START DATASET

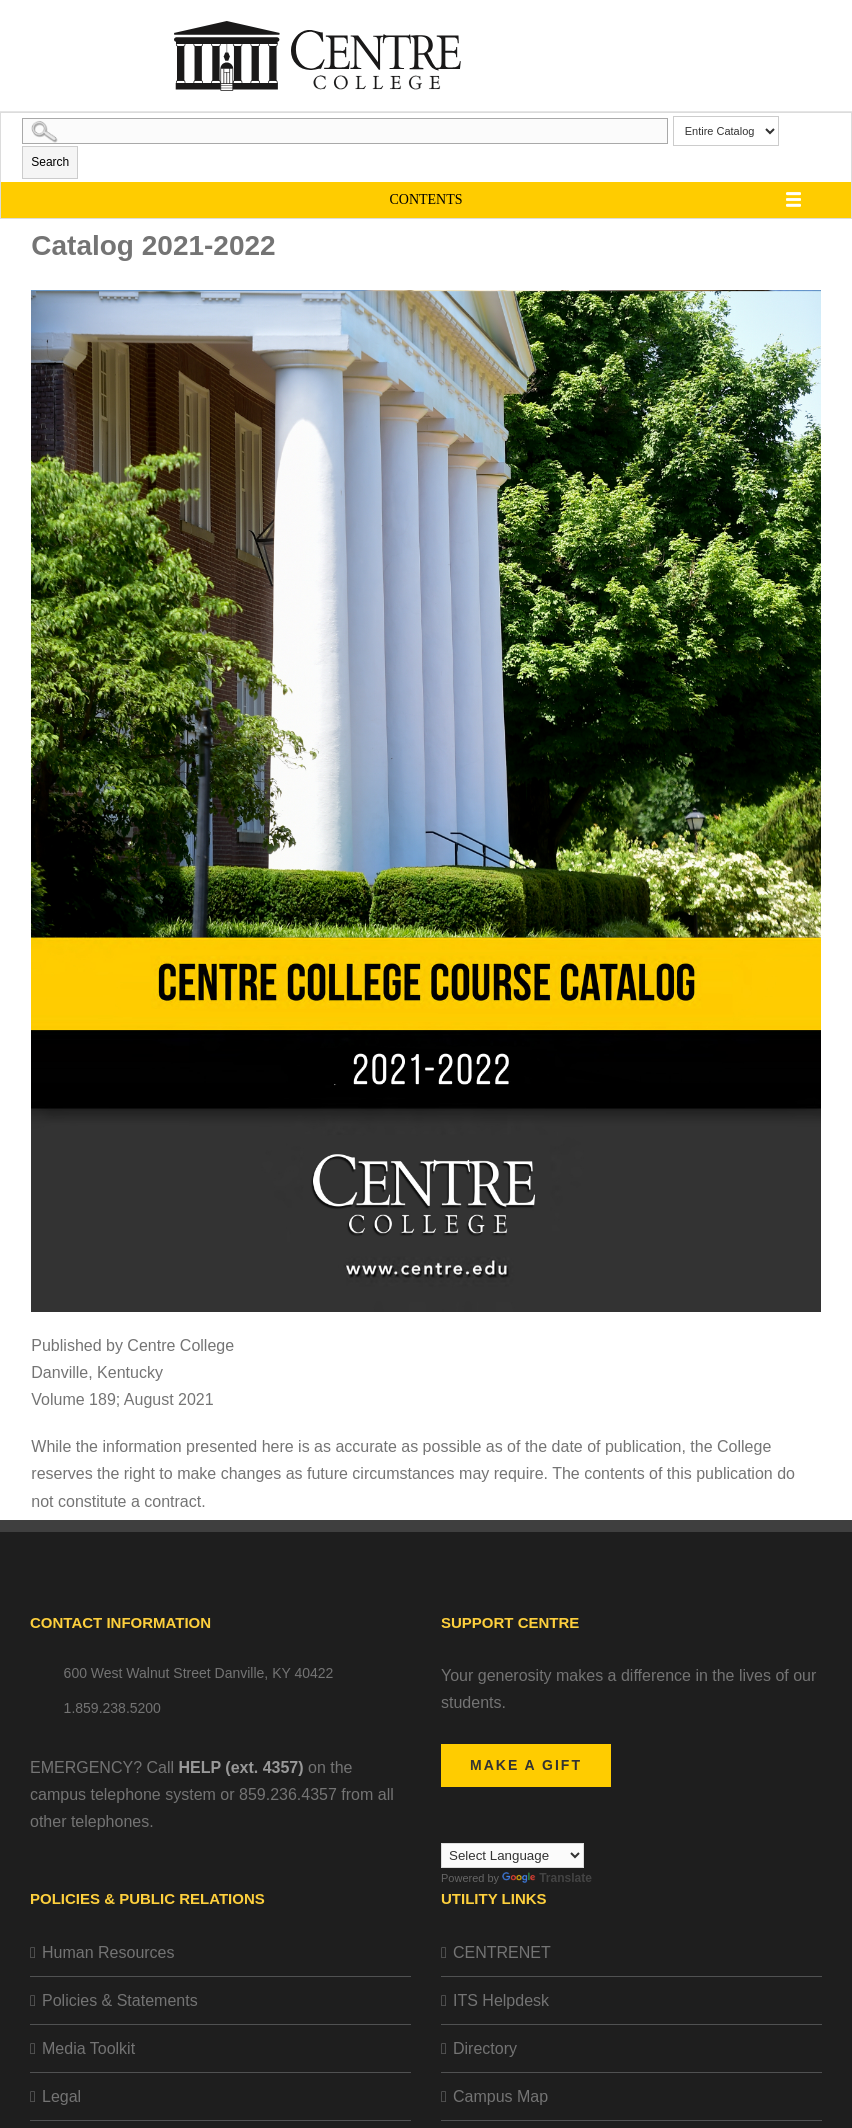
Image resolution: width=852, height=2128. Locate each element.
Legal (61, 2096)
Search (50, 162)
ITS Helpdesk (501, 2000)
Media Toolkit (88, 2048)
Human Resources (108, 1952)
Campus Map (500, 2096)
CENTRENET (502, 1952)
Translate (547, 1878)
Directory (485, 2048)
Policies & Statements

END DATASET

• **YOUR TASK**: Every word of the data should be reproduced exactly; please omit any pictures.

• **EXERCISE RESPONSE**:
Image resolution: width=852, height=2128. Locate each element.
Legal (61, 2096)
Search (50, 162)
ITS Helpdesk (501, 2000)
Media Toolkit (88, 2048)
Human Resources (108, 1952)
Campus Map (500, 2096)
CENTRENET (502, 1952)
Translate (547, 1878)
Directory (485, 2048)
Policies & Statements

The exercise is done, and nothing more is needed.